The parts in the Bambu Lab A1 Mini are proprietary. However, they are all available for reasonable prices on Bambu Lab’s website. It does not look like they are taking advantage of their customers. But the situation is changing - some “easy” third party unofficial components have already appeared in the market, mostly PEI build plates. BIQU (BigTreeTech) has just announced some unofficial upgrades for the X1 and P1 series. And Bambu Lab recently revealed that they officially collaborated with E3D to produce ObXidian high flow nozzles for the X1 and P1 series. Can such parts for the A1 series be far behind, or collaborations with other high end third parties? This is something we hope to see.

Bambu Lab’s printers are so popular they are attracting attention from many alternate suppliers and parts are being developed and released at a rapid pace. We are sure to see more of this very shortly.

More Prints with the A1 Mini

This is a base for a box for the accessories and tools, again printed directly from Bambu Handy, no slicing required. It starts as a perfectly even layer covering almost the entire bed, so thin as to be translucent.

We ran out of the Sovol PLA here. The runout was detected properly, we switched to JAYO PLA+ and resumed printing which worked without incident.

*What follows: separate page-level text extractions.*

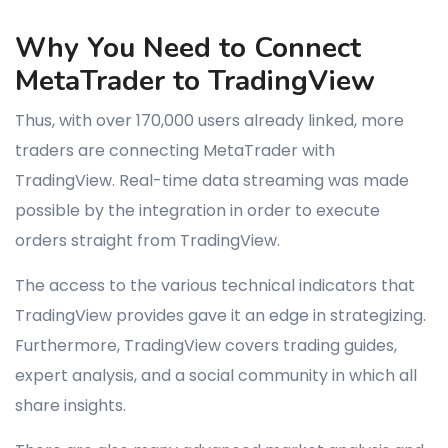
Why You Need to Connect
MetaTrader to TradingView
Thus, with over 170,000 users already linked, more
traders are connecting MetaTrader with
TradingView. Real-time data streaming was made
possible by the integration in order to execute
orders straight from TradingView.
The access to the various technical indicators that
TradingView provides gave it an edge in strategizing.
Furthermore, TradingView covers trading guides,
expert analysis, and a social community in which all
share insights.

You can barely see the transition line and the entire box was strong and well-bonded.

Here’s a Raspberry Pi 5 case, which was the first model we sliced ourselves in OrcaSlicer, an open-source derivative of Bambu Studio. The first attempt was going well, including the tiny power button, but the power button came off and got dragged around the print. So we tried again, this time with a brim only around the power button. Note the 50% gyroid infill - this print is strong!

Final Thoughts on the Bambu A1 Mini

The Bambu Lab A1 Mini is an amazing printer. It is fast. It is quiet. It is precise. It is self-calibrating. It produces perfect prints almost every time. You do not need experience with a slicer and can print directly from your phone with near-perfect precision and high speed.

It is ideal for beginners. But even for intermediate users, its speed and precision impresses. The nozzle system integrated with the heat break and heatsink is innovative and makes the nozzle easy to change, encouraging experimentation with different nozzle sizes.

It is not absolutely perfect with its mediocre camera, tiny touchscreen and high level of filament waste, but these are minor complaints in comparison to the incredible speed and print quality. We’re pleased with the machine and it’s an easy printer to recommend for users at all experience levels.